Data records:
========================================

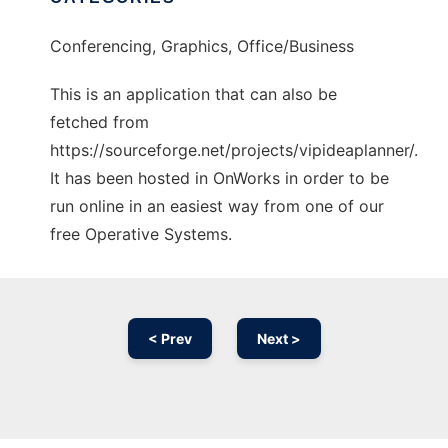
Conferencing, Graphics, Office/Business
This is an application that can also be
fetched from
https://sourceforge.net/projects/vipideaplanner/.
It has been hosted in OnWorks in order to be
run online in an easiest way from one of our
free Operative Systems.
< Prev
Next >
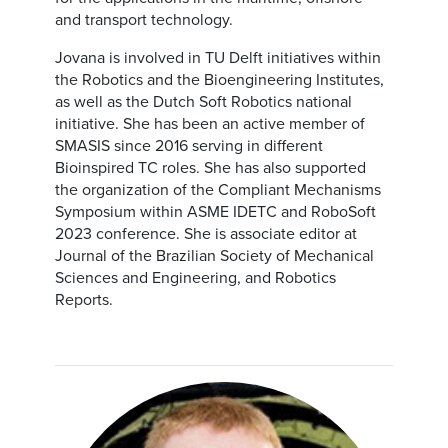
and transport technology.
Jovana is involved in TU Delft initiatives within
the Robotics and the Bioengineering Institutes,
as well as the Dutch Soft Robotics national
initiative. She has been an active member of
SMASIS since 2016 serving in different
Bioinspired TC roles. She has also supported
the organization of the Compliant Mechanisms
Symposium within ASME IDETC and RoboSoft
2023 conference. She is associate editor at
Journal of the Brazilian Society of Mechanical
Sciences and Engineering, and Robotics
Reports.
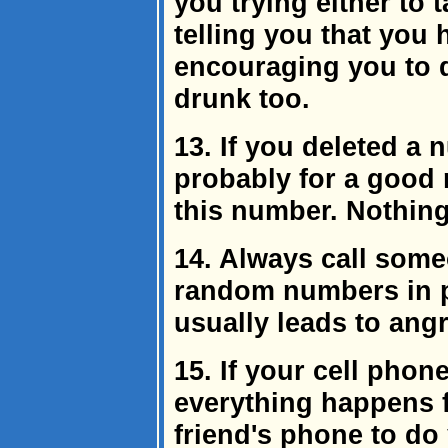
you trying either to
telling you that you
encouraging you to d
drunk too.
13. If you deleted a 
probably for a good r
this number. Nothing
14. Always call some
random numbers in 
usually leads to angr
15. If your cell pho
everything happens f
friend's phone to do 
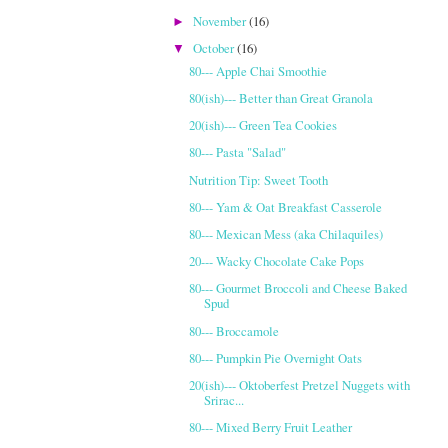
November
(16)
►
October
(16)
▼
80--- Apple Chai Smoothie
80(ish)--- Better than Great Granola
20(ish)--- Green Tea Cookies
80--- Pasta "Salad"
Nutrition Tip: Sweet Tooth
80--- Yam & Oat Breakfast Casserole
80--- Mexican Mess (aka Chilaquiles)
20--- Wacky Chocolate Cake Pops
80--- Gourmet Broccoli and Cheese Baked
Spud
80--- Broccamole
80--- Pumpkin Pie Overnight Oats
20(ish)--- Oktoberfest Pretzel Nuggets with
Srirac...
80--- Mixed Berry Fruit Leather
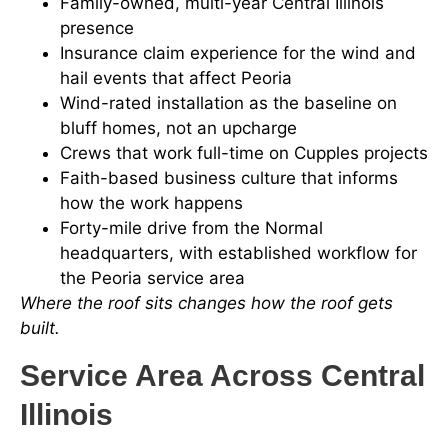
Family-owned, multi-year Central Illinois
presence
Insurance claim experience for the wind and
hail events that affect Peoria
Wind-rated installation as the baseline on
bluff homes, not an upcharge
Crews that work full-time on Cupples projects
Faith-based business culture that informs
how the work happens
Forty-mile drive from the Normal
headquarters, with established workflow for
the Peoria service area
Where the roof sits changes how the roof gets
built.
Service Area Across Central
Illinois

========================================

• _Problem requirements_:
Omit the pictures; print the records above exactly.

• _Solution for this exercise_:
Conferencing, Graphics, Office/Business
This is an application that can also be
fetched from
https://sourceforge.net/projects/vipideaplanner/.
It has been hosted in OnWorks in order to be
run online in an easiest way from one of our
free Operative Systems.
< Prev
Next >
and transport technology.
Jovana is involved in TU Delft initiatives within
the Robotics and the Bioengineering Institutes,
as well as the Dutch Soft Robotics national
initiative. She has been an active member of
SMASIS since 2016 serving in different
Bioinspired TC roles. She has also supported
the organization of the Compliant Mechanisms
Symposium within ASME IDETC and RoboSoft
2023 conference. She is associate editor at
Journal of the Brazilian Society of Mechanical
Sciences and Engineering, and Robotics
Reports.
you trying either to
telling you that you
encouraging you to d
drunk too.
13. If you deleted a 
probably for a good r
this number. Nothing
14. Always call some
random numbers in 
usually leads to angr
15. If your cell pho
everything happens f
friend's phone to do 
November
(16)
►
October
(16)
▼
80--- Apple Chai Smoothie
80(ish)--- Better than Great Granola
20(ish)--- Green Tea Cookies
80--- Pasta "Salad"
Nutrition Tip: Sweet Tooth
80--- Yam & Oat Breakfast Casserole
80--- Mexican Mess (aka Chilaquiles)
20--- Wacky Chocolate Cake Pops
80--- Gourmet Broccoli and Cheese Baked
Spud
80--- Broccamole
80--- Pumpkin Pie Overnight Oats
20(ish)--- Oktoberfest Pretzel Nuggets with
Srirac...
80--- Mixed Berry Fruit Leather
Family-owned, multi-year Central Illinois
presence
Insurance claim experience for the wind and
hail events that affect Peoria
Wind-rated installation as the baseline on
bluff homes, not an upcharge
Crews that work full-time on Cupples projects
Faith-based business culture that informs
how the work happens
Forty-mile drive from the Normal
headquarters, with established workflow for
the Peoria service area
Where the roof sits changes how the roof gets
built.
Service Area Across Central
Illinois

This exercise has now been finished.